There are still other frustrations of
daily clinical life. In most government hospitals, the crowd stretches
the capacity of the hospital. In seeing a patient, a doctor is making
the most of the 15 or so minutes he has to be with the patient, but the
patients outside grumble that you are taking a long time. But when they
themselves get inside the surgery, they don’t want to leave. Some
patients complain that their doctor does not listen. But it is not so.

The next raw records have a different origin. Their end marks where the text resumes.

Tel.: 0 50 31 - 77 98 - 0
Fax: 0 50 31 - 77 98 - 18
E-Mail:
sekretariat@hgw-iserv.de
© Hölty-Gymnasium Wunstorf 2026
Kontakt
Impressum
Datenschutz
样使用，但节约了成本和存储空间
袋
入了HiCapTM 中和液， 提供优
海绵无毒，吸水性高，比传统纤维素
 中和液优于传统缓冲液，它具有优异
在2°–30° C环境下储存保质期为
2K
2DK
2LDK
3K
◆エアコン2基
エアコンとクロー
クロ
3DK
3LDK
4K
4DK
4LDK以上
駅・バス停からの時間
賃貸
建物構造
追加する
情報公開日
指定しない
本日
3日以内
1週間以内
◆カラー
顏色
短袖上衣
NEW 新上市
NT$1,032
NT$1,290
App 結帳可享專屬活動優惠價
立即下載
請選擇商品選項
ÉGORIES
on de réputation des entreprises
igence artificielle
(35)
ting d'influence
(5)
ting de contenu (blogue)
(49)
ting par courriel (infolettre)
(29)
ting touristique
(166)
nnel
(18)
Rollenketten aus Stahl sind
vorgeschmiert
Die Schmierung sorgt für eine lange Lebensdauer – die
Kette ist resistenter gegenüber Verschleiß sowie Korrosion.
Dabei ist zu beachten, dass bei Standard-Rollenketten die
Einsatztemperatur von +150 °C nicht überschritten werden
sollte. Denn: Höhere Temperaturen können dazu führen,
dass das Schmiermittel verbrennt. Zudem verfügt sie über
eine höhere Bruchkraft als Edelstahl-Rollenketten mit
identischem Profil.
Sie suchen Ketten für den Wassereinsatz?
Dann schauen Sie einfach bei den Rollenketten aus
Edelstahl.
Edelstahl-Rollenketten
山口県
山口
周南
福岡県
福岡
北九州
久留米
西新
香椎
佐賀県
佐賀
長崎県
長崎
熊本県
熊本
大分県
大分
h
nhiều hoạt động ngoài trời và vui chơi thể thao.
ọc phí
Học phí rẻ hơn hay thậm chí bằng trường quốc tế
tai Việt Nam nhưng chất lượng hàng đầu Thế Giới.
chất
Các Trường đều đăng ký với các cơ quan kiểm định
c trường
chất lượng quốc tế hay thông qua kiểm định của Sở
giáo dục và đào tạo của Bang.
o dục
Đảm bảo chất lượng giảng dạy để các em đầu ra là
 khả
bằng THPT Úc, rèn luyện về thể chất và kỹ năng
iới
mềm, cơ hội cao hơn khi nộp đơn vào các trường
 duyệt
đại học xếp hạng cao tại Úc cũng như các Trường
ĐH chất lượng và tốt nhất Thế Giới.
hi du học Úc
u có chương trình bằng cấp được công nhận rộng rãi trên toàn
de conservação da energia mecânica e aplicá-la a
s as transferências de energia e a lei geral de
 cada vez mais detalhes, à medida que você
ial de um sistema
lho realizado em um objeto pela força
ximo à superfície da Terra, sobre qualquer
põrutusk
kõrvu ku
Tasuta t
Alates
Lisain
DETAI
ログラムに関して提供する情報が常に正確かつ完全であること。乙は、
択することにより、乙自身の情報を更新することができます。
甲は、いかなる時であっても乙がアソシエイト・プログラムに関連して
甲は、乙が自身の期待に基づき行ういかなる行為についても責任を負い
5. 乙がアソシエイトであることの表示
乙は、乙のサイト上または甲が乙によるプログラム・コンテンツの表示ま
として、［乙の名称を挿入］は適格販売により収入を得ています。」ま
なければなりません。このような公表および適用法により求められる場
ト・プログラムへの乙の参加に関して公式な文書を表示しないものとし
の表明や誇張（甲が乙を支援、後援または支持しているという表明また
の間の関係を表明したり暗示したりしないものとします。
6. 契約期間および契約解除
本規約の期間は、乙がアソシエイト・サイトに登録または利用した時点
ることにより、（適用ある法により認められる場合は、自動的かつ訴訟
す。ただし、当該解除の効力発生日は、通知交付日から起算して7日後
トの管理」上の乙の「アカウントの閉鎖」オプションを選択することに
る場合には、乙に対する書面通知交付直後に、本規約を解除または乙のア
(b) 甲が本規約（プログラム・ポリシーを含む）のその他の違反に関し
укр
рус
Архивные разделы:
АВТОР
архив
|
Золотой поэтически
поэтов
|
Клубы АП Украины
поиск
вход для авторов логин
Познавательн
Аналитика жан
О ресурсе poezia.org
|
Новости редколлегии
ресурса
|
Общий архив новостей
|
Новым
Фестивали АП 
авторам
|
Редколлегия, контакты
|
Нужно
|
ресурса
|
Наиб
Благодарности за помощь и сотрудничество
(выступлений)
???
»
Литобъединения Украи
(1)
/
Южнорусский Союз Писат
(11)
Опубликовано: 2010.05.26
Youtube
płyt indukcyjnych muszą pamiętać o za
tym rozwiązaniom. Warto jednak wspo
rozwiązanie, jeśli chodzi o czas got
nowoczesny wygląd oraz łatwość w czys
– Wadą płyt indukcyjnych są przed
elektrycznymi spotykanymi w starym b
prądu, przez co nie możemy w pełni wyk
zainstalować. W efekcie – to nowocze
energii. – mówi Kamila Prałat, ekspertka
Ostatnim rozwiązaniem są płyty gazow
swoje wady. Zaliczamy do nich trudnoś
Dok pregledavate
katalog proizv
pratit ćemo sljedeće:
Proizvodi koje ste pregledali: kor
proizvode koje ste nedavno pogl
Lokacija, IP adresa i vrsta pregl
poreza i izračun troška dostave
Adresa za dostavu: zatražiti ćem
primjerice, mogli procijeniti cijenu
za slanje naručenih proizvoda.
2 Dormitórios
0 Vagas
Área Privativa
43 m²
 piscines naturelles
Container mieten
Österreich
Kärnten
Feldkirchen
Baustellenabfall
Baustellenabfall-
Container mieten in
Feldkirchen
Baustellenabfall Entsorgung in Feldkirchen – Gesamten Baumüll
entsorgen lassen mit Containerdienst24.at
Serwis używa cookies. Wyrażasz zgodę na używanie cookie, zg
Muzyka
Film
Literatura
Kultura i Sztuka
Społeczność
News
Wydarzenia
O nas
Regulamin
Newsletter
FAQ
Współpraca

As New York Times health columnist, Danielle Ofri, puts it,
“Sometimes, it feels as though my brain is juggling so many competing
details, that one stray request from a patient—even one that is quite
relevant—might send the delicately balanced three-ring circus tumbling
down.” She calculated the number of thoughts a primary care doctor
juggles to do a satisfactory job, and tabulated 550. She said doctors
keep pushing so many balls into the air and that there is no doubt a few
will fall. As it stands, it seems that doctors will simply have to
continue this impossible mental high-wire act, juggling dozens of
clinical issues in their brains, panicking about dropping a critical
one. The resultant neuronal overload will continue to present a
distracted air to their patients that may be interpreted as they not
listening, or perhaps not caring.
Ofri, adds that when her computer
becomes overloaded, it simply crashes. Usually, she reboots in a fury,
angry about all her lost work. However, she views her computer with a
tinge of envy. It has the luxury of being able to crash, and of a
reassuring, omniscient hand to press the reboot button. Physicians are
permitted no such extravagance.
There are still other things to ponder
on. The retirement age of professors is now 70. Yet, critically
speaking, doctors do more for the people. How about increasing their
retirement age to 70 also? It pains me when doctors go on strike. But
how about removing doctors from the civil service structure and creating
something different that covers all doctors in government and the
private settings? How about empowering many other hospitals, including
the private ones to do internship and residency training? How about
increasing the budget that goes to health? Wait a minute. Where is the
National Health Bill?
I can’t deny that sometimes, I feel if I
had not been a doctor life would have been much easier. I do not have
to do calls. My sleep will not have to be interrupted by distress
telephone calls. I do not have to leave my wife in a dash. I am
condemned to have more than my own fair share of grieving, for every
patient that dies in my unit is somehow connected to me. Gasp, and
needle pricks!
But, I also shudder at what it would
mean for patients if doctors walked away from medicine because of the
frustrations. I still marvel at discovering the wonder of the human
body. The honour of being trusted by my patient to give them advice, the
gratitude the elderly ones especially show when helping them through
their illness, their prayers and blessings. These things will remain
unchanging. When I look at all these – I still consider myself lucky and
privileged to be placed to look after God’s creation.
By
Dr. Cosmas Odoemena
Odoemba is a Medical practitioner based in Lagos, Nigeria.